Mr. Anderson was a gunner’s mate and petty officer third class on the U.S.S. Arizona when he was killed on Dec. 7, 1941. He was 21.
In his Nov. 29 letter to his aunt and uncle John and Lexie Hardwick in Kansas City, Missouri, Mr. Anderson said “everything is so mixed up” that he did not know whether the ship would soon head to the west coast. “We don’t even know what the next thing we will do when we get out to sea for a little practice. It is better this way because it might fall into the wrong hands and that may cause a little trouble.”

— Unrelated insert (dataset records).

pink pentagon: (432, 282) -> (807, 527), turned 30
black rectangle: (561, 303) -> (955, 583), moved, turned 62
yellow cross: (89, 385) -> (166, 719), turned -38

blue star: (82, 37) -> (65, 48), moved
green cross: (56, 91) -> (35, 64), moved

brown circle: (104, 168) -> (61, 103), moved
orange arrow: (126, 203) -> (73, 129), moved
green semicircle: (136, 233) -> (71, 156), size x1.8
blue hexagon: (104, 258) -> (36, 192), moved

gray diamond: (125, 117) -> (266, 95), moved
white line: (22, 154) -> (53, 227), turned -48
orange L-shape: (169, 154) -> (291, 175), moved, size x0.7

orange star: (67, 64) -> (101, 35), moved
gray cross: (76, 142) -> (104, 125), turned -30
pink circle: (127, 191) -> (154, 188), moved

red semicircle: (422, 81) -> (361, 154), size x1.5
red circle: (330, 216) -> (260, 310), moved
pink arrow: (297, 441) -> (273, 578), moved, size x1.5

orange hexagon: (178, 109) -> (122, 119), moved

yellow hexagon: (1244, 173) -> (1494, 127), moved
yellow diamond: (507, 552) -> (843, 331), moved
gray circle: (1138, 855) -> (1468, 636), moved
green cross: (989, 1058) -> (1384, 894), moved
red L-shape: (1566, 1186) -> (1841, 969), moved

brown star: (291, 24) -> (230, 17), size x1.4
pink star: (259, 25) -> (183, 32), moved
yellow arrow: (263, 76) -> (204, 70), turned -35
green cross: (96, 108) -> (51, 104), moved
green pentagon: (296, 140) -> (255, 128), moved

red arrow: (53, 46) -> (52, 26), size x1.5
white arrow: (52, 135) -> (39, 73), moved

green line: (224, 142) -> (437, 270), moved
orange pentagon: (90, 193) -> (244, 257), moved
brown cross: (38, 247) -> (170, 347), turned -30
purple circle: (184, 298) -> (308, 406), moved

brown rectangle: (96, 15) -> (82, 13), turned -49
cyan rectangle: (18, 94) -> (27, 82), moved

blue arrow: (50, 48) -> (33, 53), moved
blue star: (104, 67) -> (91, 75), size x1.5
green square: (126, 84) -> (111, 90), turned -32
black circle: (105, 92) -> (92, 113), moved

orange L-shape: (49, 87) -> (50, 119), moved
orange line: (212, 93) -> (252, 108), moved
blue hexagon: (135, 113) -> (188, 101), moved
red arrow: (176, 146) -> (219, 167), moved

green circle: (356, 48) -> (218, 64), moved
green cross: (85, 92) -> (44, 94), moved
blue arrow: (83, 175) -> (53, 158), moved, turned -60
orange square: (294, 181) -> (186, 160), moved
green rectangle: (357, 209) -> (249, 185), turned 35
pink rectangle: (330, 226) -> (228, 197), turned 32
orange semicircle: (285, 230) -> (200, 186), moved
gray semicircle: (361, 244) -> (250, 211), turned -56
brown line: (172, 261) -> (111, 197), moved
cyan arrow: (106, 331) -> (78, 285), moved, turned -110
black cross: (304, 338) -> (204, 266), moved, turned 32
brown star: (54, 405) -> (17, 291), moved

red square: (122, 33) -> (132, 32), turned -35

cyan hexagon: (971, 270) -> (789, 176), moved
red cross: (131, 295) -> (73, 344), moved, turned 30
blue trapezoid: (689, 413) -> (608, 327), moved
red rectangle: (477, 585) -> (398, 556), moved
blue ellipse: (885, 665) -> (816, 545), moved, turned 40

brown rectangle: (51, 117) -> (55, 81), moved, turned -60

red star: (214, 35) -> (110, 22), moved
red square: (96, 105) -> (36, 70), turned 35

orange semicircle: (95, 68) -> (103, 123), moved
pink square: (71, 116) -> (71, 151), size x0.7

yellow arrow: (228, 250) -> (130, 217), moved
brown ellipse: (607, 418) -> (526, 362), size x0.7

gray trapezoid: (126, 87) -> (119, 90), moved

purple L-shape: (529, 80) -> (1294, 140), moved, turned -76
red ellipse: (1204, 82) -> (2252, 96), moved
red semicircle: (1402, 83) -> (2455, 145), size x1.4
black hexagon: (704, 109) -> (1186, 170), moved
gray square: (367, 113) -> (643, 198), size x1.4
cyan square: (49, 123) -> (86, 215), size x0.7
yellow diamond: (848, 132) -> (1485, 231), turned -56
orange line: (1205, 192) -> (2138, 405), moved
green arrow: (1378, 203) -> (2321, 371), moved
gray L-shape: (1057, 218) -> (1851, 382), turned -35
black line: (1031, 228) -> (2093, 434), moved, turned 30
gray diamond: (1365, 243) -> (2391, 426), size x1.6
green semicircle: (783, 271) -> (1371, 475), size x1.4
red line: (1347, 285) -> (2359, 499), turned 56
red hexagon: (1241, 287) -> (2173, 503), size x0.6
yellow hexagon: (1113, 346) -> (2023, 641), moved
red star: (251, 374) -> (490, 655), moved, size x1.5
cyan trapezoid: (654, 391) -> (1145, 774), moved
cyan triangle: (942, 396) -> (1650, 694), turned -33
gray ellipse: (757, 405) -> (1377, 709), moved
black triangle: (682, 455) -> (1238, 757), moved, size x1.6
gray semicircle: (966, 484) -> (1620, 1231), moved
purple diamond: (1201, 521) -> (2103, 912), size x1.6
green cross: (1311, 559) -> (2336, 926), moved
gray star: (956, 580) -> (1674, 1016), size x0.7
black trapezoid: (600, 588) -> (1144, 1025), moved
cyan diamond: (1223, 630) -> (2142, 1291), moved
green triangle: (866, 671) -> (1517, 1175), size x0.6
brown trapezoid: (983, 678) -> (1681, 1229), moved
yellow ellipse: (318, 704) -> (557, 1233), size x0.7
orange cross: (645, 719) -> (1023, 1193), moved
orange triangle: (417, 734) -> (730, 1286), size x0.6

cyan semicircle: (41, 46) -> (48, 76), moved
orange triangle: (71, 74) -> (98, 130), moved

Mr. Anderson was born Oct. 12, 1920, to James Clark Anderson, a carpenter, and Josephine Lombard Anderson, a homemaker. The father, who died in early 1941, was born in Scotland. The mother was a native of England.
Mr. Anderson attended Allen Village elementary school, Westport Junior High, and Lathrop Polytechnic Institute — all in Kansas City. He enlisted in the Navy on Jan. 8, 1939.
There is a cenotaph for him at Mount Moriah Cemetery in Kansas City.